NCAA tournament, Round of 64
- Conference: The Summit League
- Record: 25–10 (17–1 Summit)
- Head coach: Greg Kampe;
- Assistant coaches: Jeff Tungate; Darren Sorenson; Saddi Washington;
- Home arena: Athletics Center O'rena

= 2010–11 Oakland Golden Grizzlies men's basketball team =

American college basketball season

The 2010–11 Oakland Golden Grizzlies men's basketball team were a National Collegiate Athletic Association Division I college basketball team representing Oakland University. OU won the conference regular season and conference tournament title for the second consecutive year. Oakland received The Summit League's automatic berth into the 2011 NCAA Division I men's basketball tournament as a #13 seed against #4 seeded Texas. The Golden Grizzlies lost the game 85–81.

==Preseason==
Oakland was picked to win The Summit League championship. They received 29 of 34 first place votes. Center Keith Benson was picked as the Preseason Conference Player of the Year and named to the All-League First Team. Guard Larry Wright was named to the Second Team.

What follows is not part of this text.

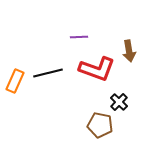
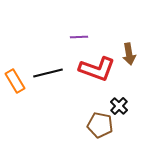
brown arrow: moved 3 px down
orange rectangle: rotated 55 degrees counterclockwise
black cross: moved 4 px down
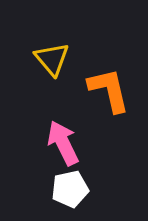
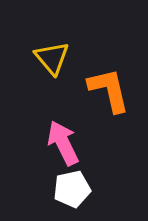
yellow triangle: moved 1 px up
white pentagon: moved 2 px right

Joining the team for the 2010–11 season were guards Reggie Hamilton and Travis Bader. Hamilton was eligible to play after sitting out the 2009–10 season. Hamilton had transferred from fellow conference team UMKC. Freshman Bader began playing after his redshirt season. Also seeing significant minutes was freshman guard Ryan Bass.

==Regular season==
Oakland was the first Division I school to clinch the conference championship. Oakland finished the season with a 34–2 record in their last 36 conference games spanning two seasons, which was the best in NCAA Division I.

===Records===
Oakland set The Summit League's record for most consecutive regular season conference wins with 17. The 2009–10 Oakland team tied the same record last year, which was originally set by Cleveland State during 1991–92 and 1992–93 seasons. Oakland won three more games before losing to IUPUI to set the record at 20 consecutive regular season conference wins.

Benson set The Summit League record for career blocked shots with 371. He passed the mark of 317 set by Keith Closs of Central Connecticut State University from 1994–98.

===Player of the Week===
Benson won the conference's player of the week away three times this season (November 29, December 20 and January 24). Point guard Reggie Hamilton won the award twice (January 18 and February 14).

===All-league awards===
Benson was named the conference's Player of the Year and coach Greg Kampe was named Coach of the Year. Both won the awards for the second consecutive season.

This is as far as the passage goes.